1-800-922-1888. The focus of our teaching today is Exodus chapter 20, but we'll also be in Deuteronomy, Matthew, and Romans. So get ready to jump around a bit in your Bible. And now with our teaching, Skip Heitig. Well, let me tell you about a judge named Alexander Sanders who was the Chief Justice of the South Carolina Court of Appeals. And Chief Justice Sanders was speaking at a graduation ceremony commencement for the University of South Carolina. In that graduating class was his daughter Zoe. So as the judge gets up to address the students, he tells a story about when Zoe was three years old. It seems that Judge Sanders came home from work one day to a crisis. Zoe's pet turtle had died.

And Mrs. Sanders turned the situation over to the venerable judge to figure out a solution. So Judge Sanders said to his three-year-old girl, Zoe, sweetheart, don't worry. We'll go to the pet store and I'll buy you another turtle.

That didn't help. That little girl knew that you can't transfer the life from one turtle to another. She wanted her turtle alive.

So Judge Sanders said, sweetheart, I'll tell you what. We'll have a big funeral for your turtle. Being three years of age, little Zoe didn't know what a funeral was. So the judge tried to explain, well, sweetheart, it's like a big festival in honor of your turtle.

Again, being three years of age, she didn't quite get the meaning of festival. So Judge Sanders says, look, honey, a funeral is like a birthday party. We're going to have cake and ice cream and lemonade and balloons.

We'll invite all of your friends over to play all afternoon. Well, that did the trick. Little Zoe brightened up, got a smile on her face. The tears dried out.

She was so happy. And then something very unprecedented happened. They were looking down at the turtle and it started to move. And not only did it move, it wasn't dead. It started walking away.

Now the judge was speechless, probably for the first time in his career. Didn't know what to say. But little Zoe appraised the situation very quickly and looked up and with all the innocence that a three-year-old can muster up said, Daddy, let's kill it. Daddy, let's kill it. That funny little story underscores a very sobering truth about our culture.

And that is this. We value life as long as life doesn't stand in the way of our party. We say that things and people are important, but if those people stand in the way of our party, maybe they're dispensable.

So the whole issue of euthanasia, physician-assisted suicide, abortion, can often play into how does that affect my party. Last week, we started on this sixth commandment found in verse 13 of Exodus chapter 20. You shall not murder.

We began with the premise. It's a negative commandment, but we noted that the positive spin on it is that God values life. He's the creator.

We're made in his image. Therefore, thou shalt not murder. We then saw the problem and the problem wasn't with the commandment.

The problem is with us. Mankind has never been able to successfully keep this commandment since the beginning. We then went back all the way to the passion that fuels the breaking of this commandment, which is sinful anger. We saw that according to Jesus, if you harbor grudges and bitterness and anger in your heart towards someone, that is really the seedbed of all murder. Whether you pull the trigger or not, everybody's guilty. Today, I want to look at the practical relevance of this commandment.
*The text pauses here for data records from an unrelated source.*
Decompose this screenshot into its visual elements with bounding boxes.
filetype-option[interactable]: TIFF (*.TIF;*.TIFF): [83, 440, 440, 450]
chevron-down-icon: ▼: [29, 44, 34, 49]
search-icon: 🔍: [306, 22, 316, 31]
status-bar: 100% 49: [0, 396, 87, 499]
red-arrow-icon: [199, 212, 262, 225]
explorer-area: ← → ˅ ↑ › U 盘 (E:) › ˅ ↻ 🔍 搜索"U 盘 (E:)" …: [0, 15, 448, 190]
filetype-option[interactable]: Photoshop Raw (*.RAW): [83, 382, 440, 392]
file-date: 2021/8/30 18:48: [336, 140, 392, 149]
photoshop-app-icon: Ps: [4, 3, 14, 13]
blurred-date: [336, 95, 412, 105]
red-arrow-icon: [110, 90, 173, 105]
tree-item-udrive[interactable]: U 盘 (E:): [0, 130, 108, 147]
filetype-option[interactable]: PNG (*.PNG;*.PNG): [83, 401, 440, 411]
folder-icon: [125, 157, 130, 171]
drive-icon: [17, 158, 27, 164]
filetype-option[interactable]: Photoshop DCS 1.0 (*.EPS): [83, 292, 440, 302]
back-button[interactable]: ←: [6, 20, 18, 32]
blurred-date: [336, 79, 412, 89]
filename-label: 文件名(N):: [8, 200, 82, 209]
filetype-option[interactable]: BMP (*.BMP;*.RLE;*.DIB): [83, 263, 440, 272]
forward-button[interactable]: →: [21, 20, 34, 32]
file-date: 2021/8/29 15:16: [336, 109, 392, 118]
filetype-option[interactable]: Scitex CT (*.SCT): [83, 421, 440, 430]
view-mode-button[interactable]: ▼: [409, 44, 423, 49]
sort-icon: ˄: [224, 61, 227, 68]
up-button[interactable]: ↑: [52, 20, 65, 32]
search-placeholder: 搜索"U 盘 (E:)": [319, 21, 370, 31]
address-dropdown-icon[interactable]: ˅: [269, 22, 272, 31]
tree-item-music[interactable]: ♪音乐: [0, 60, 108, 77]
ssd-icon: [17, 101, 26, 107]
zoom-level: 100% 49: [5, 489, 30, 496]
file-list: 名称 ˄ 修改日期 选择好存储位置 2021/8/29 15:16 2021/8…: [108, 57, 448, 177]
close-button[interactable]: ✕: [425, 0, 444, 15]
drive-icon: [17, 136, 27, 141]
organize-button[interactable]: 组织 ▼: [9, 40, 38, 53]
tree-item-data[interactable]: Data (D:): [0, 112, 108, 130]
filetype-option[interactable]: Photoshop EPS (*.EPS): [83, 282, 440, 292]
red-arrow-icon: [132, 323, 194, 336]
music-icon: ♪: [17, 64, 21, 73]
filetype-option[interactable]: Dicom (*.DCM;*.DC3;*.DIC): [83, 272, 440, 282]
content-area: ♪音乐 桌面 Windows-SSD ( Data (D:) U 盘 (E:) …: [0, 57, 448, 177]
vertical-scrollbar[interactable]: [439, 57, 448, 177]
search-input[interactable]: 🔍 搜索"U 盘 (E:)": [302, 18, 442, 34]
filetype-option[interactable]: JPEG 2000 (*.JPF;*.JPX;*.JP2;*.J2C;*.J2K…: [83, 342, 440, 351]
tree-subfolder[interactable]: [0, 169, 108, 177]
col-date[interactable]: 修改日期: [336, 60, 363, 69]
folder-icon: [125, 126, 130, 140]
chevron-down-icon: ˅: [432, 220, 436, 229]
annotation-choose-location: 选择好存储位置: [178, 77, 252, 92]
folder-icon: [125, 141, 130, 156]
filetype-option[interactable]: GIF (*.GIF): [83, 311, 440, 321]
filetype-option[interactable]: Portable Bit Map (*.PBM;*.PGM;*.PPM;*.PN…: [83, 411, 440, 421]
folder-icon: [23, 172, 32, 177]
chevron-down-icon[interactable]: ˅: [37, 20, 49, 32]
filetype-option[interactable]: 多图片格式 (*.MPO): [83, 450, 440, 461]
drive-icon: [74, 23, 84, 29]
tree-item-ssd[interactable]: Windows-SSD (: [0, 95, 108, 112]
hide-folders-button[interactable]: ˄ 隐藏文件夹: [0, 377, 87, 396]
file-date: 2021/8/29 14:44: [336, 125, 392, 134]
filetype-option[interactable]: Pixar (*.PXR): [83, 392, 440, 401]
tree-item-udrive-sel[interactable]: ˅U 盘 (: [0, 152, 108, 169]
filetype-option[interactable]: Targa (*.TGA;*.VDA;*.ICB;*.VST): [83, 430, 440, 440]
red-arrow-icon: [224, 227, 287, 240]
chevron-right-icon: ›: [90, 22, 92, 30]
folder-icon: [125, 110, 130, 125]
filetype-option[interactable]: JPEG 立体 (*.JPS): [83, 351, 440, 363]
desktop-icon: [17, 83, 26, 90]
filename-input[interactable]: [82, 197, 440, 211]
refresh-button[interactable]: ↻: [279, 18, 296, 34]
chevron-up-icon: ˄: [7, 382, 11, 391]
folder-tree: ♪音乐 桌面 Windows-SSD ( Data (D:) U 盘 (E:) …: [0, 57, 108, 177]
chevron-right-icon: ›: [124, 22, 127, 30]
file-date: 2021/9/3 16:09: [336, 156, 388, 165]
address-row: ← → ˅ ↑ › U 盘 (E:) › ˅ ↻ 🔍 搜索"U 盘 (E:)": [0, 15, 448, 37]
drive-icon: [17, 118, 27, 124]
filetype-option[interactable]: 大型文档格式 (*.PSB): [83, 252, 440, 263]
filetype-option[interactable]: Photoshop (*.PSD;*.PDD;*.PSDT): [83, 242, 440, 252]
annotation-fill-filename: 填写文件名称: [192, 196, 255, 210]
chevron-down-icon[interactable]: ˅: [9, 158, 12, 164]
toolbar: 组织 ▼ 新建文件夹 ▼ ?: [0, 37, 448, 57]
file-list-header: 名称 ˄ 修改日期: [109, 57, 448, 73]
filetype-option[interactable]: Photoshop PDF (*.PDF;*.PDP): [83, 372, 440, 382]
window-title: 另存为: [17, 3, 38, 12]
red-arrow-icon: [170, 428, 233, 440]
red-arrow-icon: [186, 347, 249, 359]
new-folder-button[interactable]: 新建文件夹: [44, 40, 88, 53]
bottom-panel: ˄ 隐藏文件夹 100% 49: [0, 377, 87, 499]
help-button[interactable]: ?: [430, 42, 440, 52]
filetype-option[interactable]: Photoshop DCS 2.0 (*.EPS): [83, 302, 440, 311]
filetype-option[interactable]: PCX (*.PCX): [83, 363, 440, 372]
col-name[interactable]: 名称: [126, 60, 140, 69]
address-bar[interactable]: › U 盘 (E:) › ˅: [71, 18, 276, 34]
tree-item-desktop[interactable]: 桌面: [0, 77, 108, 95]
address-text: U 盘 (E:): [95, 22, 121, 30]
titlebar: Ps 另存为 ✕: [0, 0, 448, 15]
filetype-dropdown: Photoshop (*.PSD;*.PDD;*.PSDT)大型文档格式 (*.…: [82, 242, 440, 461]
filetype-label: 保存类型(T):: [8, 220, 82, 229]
Is all killing always bad? Is there ever a time for it? Now, I'm not going to discuss the more obvious issues like abortion or euthanasia, physician-assisted suicide. I think there's been enough sermons and radio play and books written. I think as Christians we know those are wrong. We can't touch on every single subject that every verse of the Bible touches on, else we'll be here on this very commandment for the next 30 weeks.

We are doing a survey of the Ten Commandments and we've already spent a week and now a second week on this. We can only cover a certain amount of ground. What I want to wrestle with are a couple of controversial issues. Issues that are not just confined to the cognitive, the philosophical, the theological.

These are practical issues. They touch and they will affect the way we hear news and process it, how we vote, how we have conversations with people. You know, if you go back to the ancient rabbis, they said there are legitimate times for killing and that wouldn't be considered in their view to be murder. And where the conversation typically begins is a verse out of Ecclesiastes chapter 3. Some of you who were in the 60s remember the song where they set these verses to the lyrics of a very famous song.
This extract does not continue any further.